* HOW TO COMPLETE THIS TASK
Starting from the line containing "Gökçeali Tefal Servis", write out the rest of the entries exactly, through the final line, including nothing else.

_ _ _ _ _ _ _

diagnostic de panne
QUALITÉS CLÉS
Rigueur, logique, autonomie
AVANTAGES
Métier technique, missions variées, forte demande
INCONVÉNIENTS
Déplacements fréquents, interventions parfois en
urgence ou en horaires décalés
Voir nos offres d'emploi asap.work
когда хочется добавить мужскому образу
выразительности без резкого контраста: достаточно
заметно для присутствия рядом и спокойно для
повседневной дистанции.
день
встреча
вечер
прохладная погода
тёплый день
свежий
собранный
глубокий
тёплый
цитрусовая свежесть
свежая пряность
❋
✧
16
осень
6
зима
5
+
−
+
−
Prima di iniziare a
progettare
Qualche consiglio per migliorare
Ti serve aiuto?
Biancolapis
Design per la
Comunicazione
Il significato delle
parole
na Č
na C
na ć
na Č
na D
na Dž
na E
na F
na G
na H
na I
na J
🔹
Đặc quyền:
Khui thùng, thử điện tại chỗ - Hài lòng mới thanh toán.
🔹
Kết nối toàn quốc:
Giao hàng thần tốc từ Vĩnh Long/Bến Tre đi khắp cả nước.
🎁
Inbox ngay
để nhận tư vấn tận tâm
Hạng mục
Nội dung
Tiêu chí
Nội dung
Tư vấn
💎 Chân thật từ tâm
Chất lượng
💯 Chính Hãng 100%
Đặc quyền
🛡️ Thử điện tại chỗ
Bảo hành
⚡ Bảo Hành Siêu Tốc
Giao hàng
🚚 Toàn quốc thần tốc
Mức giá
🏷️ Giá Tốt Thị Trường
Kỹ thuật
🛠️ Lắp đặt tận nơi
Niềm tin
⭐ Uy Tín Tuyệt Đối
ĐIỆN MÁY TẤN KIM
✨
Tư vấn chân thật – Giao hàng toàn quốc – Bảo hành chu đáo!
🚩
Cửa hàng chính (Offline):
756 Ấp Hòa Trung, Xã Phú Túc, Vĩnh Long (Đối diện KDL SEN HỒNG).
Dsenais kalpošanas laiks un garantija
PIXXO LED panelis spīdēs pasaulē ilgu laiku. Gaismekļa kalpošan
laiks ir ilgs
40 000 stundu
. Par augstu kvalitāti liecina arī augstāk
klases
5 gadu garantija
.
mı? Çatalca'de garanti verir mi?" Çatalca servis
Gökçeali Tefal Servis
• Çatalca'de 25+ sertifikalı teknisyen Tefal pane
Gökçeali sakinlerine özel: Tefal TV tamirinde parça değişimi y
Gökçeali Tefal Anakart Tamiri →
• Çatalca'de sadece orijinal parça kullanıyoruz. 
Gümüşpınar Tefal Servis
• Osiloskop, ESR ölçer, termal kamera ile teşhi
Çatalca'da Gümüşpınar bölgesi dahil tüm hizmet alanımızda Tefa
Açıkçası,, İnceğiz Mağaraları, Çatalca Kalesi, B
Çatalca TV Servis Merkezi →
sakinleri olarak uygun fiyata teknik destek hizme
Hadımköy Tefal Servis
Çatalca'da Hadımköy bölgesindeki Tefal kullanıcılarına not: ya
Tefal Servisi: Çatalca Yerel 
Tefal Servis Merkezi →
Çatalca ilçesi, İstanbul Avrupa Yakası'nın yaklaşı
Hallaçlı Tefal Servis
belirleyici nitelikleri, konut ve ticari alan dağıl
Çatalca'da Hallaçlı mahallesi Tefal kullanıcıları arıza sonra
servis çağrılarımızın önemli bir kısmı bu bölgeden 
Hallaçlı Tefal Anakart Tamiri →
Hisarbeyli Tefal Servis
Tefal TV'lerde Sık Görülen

_ _ _ _ _ _ _

* ANSWER FOR THIS EXERCISE
Gökçeali Tefal Servis
• Çatalca'de 25+ sertifikalı teknisyen Tefal pane
Gökçeali sakinlerine özel: Tefal TV tamirinde parça değişimi y
Gökçeali Tefal Anakart Tamiri →
• Çatalca'de sadece orijinal parça kullanıyoruz. 
Gümüşpınar Tefal Servis
• Osiloskop, ESR ölçer, termal kamera ile teşhi
Çatalca'da Gümüşpınar bölgesi dahil tüm hizmet alanımızda Tefa
Açıkçası,, İnceğiz Mağaraları, Çatalca Kalesi, B
Çatalca TV Servis Merkezi →
sakinleri olarak uygun fiyata teknik destek hizme
Hadımköy Tefal Servis
Çatalca'da Hadımköy bölgesindeki Tefal kullanıcılarına not: ya
Tefal Servisi: Çatalca Yerel 
Tefal Servis Merkezi →
Çatalca ilçesi, İstanbul Avrupa Yakası'nın yaklaşı
Hallaçlı Tefal Servis
belirleyici nitelikleri, konut ve ticari alan dağıl
Çatalca'da Hallaçlı mahallesi Tefal kullanıcıları arıza sonra
servis çağrılarımızın önemli bir kısmı bu bölgeden 
Hallaçlı Tefal Anakart Tamiri →
Hisarbeyli Tefal Servis
Tefal TV'lerde Sık Görülen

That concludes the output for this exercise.